Reproduce each line of the following material exactly, omitting the images.

§ Data extracts:
----------------------------------------

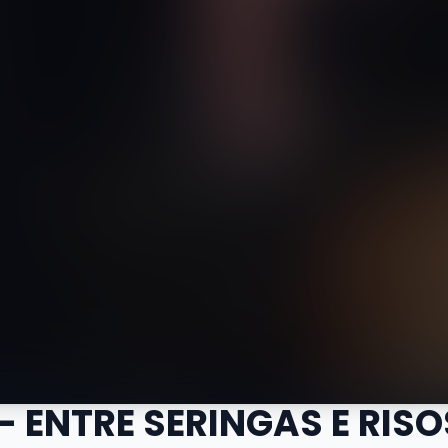
- ENTRE SERINGAS E RISO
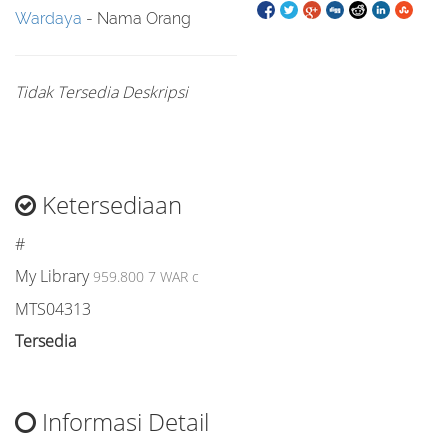
Wardaya
- Nama Orang
Tidak Tersedia Deskripsi
Ketersediaan
#
My Library
959.800 7 WAR c
MTS04313
Tersedia
Informasi Detail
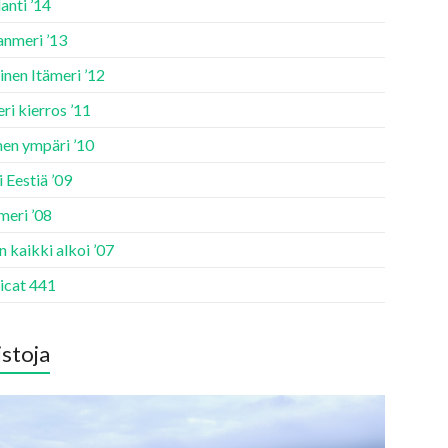
anti ’14
anmeri ’13
inen Itämeri ’12
ri kierros ’11
en ympäri ’10
 Eestiä ’09
meri ’08
 kaikki alkoi ’07
icat 441
stoja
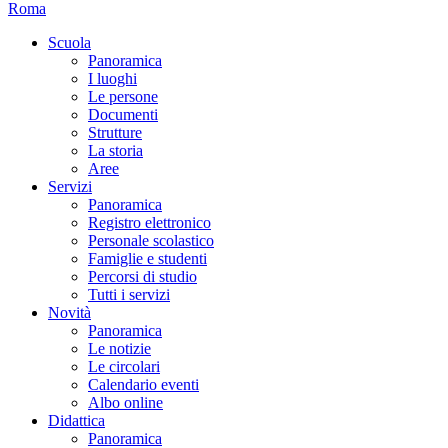
Roma
Scuola
Panoramica
I luoghi
Le persone
Documenti
Strutture
La storia
Aree
Servizi
Panoramica
Registro elettronico
Personale scolastico
Famiglie e studenti
Percorsi di studio
Tutti i servizi
Novità
Panoramica
Le notizie
Le circolari
Calendario eventi
Albo online
Didattica
Panoramica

----------------------------------------

§ Exercise answer:
- ENTRE SERINGAS E RISO
Wardaya
- Nama Orang
Tidak Tersedia Deskripsi
Ketersediaan
#
My Library
959.800 7 WAR c
MTS04313
Tersedia
Informasi Detail
anti ’14
anmeri ’13
inen Itämeri ’12
ri kierros ’11
en ympäri ’10
 Eestiä ’09
meri ’08
 kaikki alkoi ’07
icat 441
stoja
Roma
Scuola
Panoramica
I luoghi
Le persone
Documenti
Strutture
La storia
Aree
Servizi
Panoramica
Registro elettronico
Personale scolastico
Famiglie e studenti
Percorsi di studio
Tutti i servizi
Novità
Panoramica
Le notizie
Le circolari
Calendario eventi
Albo online
Didattica
Panoramica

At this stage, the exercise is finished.